Except, of course, that that's no longer what most of America's Jewish leadership looks like. We look like you, dear reader. We're young women, old women, clean-shaven, young men, LGBTQ, and sometimes, we're even blonde, or red-headed, or of Middle Eastern, Asian or African descent. Some of us are even attractive. Personally, I'm 5'0", blue-eyed, with long brown hair, and I rarely wear a kippah unless I'm officiating at lifecycle events or prayer. I couldn't grow a beard if I wanted to (I'm not complaining).

So then why does Hollywood think I look like something out of Fiddler on the Roof? Why does Hollywood (and the New York Times, and Comedy Central, and even American Apparel) insist on portraying me and my colleagues as bearded ultra-orthodox rabbis or nebbishy older men? Why does Hollywood need us to look so distinctively "Jewish," so "other," so male and "different"?

I'd point to Daniel Boyarin's thesis in Unheroic Conduct, that the ideal image of Jewish masculinity was constructed in the yeshivot of Europe and idealized a bookish, pale, bearded, feminine male, and hasn't evolved much since. But that's Jewish self-construction, just as early Zionism's creation of the macho strapping new Jew/Israeli valorized traditional ideals of masculinity. That was also Jewish self-construction. Is this too? I honestly don't know. How many casting agents and writers in Hollywood or on Madison Avenue are Jewish?

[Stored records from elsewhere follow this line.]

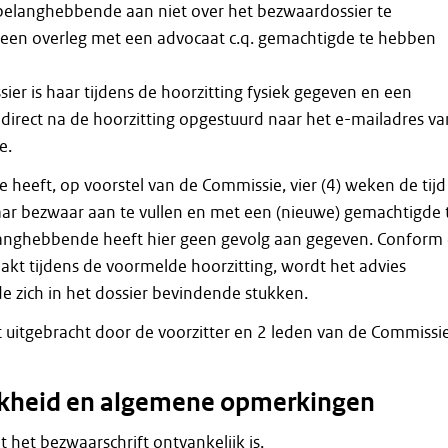
 belanghebbende aan niet over het bezwaardossier te
een overleg met een advocaat c.q. gemachtigde te hebben
er is haar tijdens de hoorzitting fysiek gegeven en een
is direct na de hoorzitting opgestuurd naar het e-mailadres va
e.
heeft, op voorstel van de Commissie, vier (4) weken de tijd
r bezwaar aan te vullen en met een (nieuwe) gemachtigde 
langhebbende heeft hier geen gevolg aan gegeven. Conform
kt tijdens de voormelde hoorzitting, wordt het advies
de zich in het dossier bevindende stukken.
t uitgebracht door de voorzitter en 2 leden van de Commissie
jkheid en algemene opmerkingen
at het bezwaarschrift ontvankelijk is.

And if they are, why are they so set on portraying Jewish leadership so narrowly? Why do the entertainment and advertising industries need us to look like hasids or caricatures of Jewishness? Why is the image of a female rabbi, or a clean-shaven, young, attractive male rabbi with all his hair so rare? Why do they insist on "other-ing" us?

The problem is this: These images make our jobs harder. Especially for female rabbis. When we stand on the bima to deliver a sermon, or officiate at a wedding or funeral, or comfort a family by a deathbed, or meet with students on university campuses, and the first reaction is that we don't "look" like rabbis, or that we're too young, or too feminine, our holy vocation is denigrated and belittled, and we're judged less fit for the job before we've even opened our mouths. That's because the Jews we serve don't recognize us. I don't either. It's time for that to change.